Modifying factor order

It's often useful to change the order of the factor levels in a visualisation. For example, imagine you want to explore the average number of hours spent watching TV per day across religions:

 relig_summary <- gss_cat %>%
  group_by(relig) %>%
  summarise(
    age = mean(age, na.rm = TRUE),
    tvhours = mean(tvhours, na.rm = TRUE),
    n = n()
  )
#> `summarise()` ungrouping output (override with `.groups` argument)

ggplot(relig_summary, aes(tvhours, relig)) + geom_point() 

It is difficult to interpret this plot because there's no overall pattern. We can improve it by reordering the levels of relig using fct_reorder(). fct_reorder() takes three arguments:

  • f, the factor whose levels you want to modify.
  • x, a numeric vector that you want to use to reorder the levels.
  • Optionally, fun, a function that's used if there are multiple values of x for each value of f. The default value is median.
 ggplot(relig_summary, aes(tvhours, fct_reorder(relig, tvhours))) +
  geom_point() 

Reordering religion makes it much easier to see that people in the "Don't know" category watch much more TV, and Hinduism & Other Eastern religions watch much less.

As you start making more complicated transformations, I'd recommend moving them out of aes() and into a separate mutate() step. For example, you could rewrite the plot above as:

 relig_summary %>%
  mutate(relig = fct_reorder(relig, tvhours)) %>%
  ggplot(aes(tvhours, relig)) +
    geom_point() 

What if we create a similar plot looking at how average age varies across reported income level?

 rincome_summary <- gss_cat %>%
  group_by(rincome) %>%
  summarise(
    age = mean(age, na.rm = TRUE),
    tvhours = mean(tvhours, na.rm = TRUE),
    n = n()
  )
#> `summarise()` ungrouping output (override with `.groups` argument)

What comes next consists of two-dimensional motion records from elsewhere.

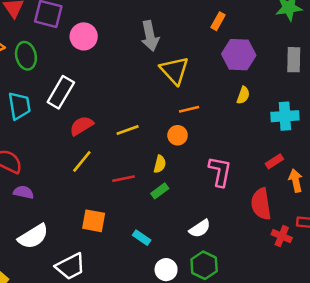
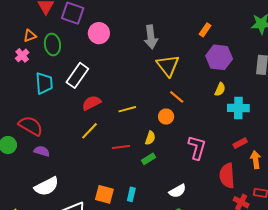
orange line: (189, 109) -> (177, 97), turned 49
cyan cross: (285, 116) -> (238, 108), moved
orange square: (94, 221) -> (104, 194), moved
cyan rectangle: (142, 238) -> (131, 194), turned 64

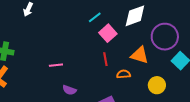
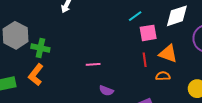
pink square: (108, 33) -> (148, 33), turned 30
orange triangle: (140, 55) -> (168, 54), moved

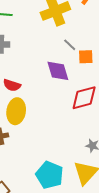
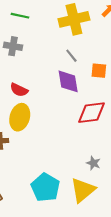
gray line: (70, 45) -> (71, 56), moved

ggplot(rincome_summary, aes(age, fct_reorder(rincome, age))) + geom_point() 

Here, arbitrarily reordering the levels isn't a good idea! That's because rincome already has a principled order that we shouldn't mess with. Reserve fct_reorder() for factors whose levels are arbitrarily ordered.

However, it does make sense to pull "Not applicable" to the front with the other special levels. You can use fct_relevel(). It takes a factor, f, and then any number of levels that you want to move to the front of the line.

 ggplot(rincome_summary, aes(age, fct_relevel(rincome, "Not applicable"))) +
  geom_point() 

Why do you think the average age for "Not applicable" is so high?

Another type of reordering is useful when you are colouring the lines on a plot. fct_reorder2() reorders the factor by the y values associated with the largest x values. This makes the plot easier to read because the line colours line up with the legend.

 by_age <- gss_cat %>%
  filter(!is.na(age)) %>%
  count(age, marital) %>%
  group_by(age) %>%
  mutate(prop = n / sum(n))

ggplot(by_age, aes(age, prop, colour = marital)) +
  geom_line(na.rm = TRUE)

ggplot(by_age, aes(age, prop, colour = fct_reorder2(marital, age, prop))) +
  geom_line() +
  labs(colour = "marital")


Finally, for bar plots, you can use fct_infreq() to order levels in increasing frequency: this is the simplest type of reordering because it doesn't need any extra variables. You may want to combine with fct_rev().

 gss_cat %>%
  mutate(marital = marital %>% fct_infreq() %>% fct_rev()) %>%
  ggplot(aes(marital)) +
    geom_bar()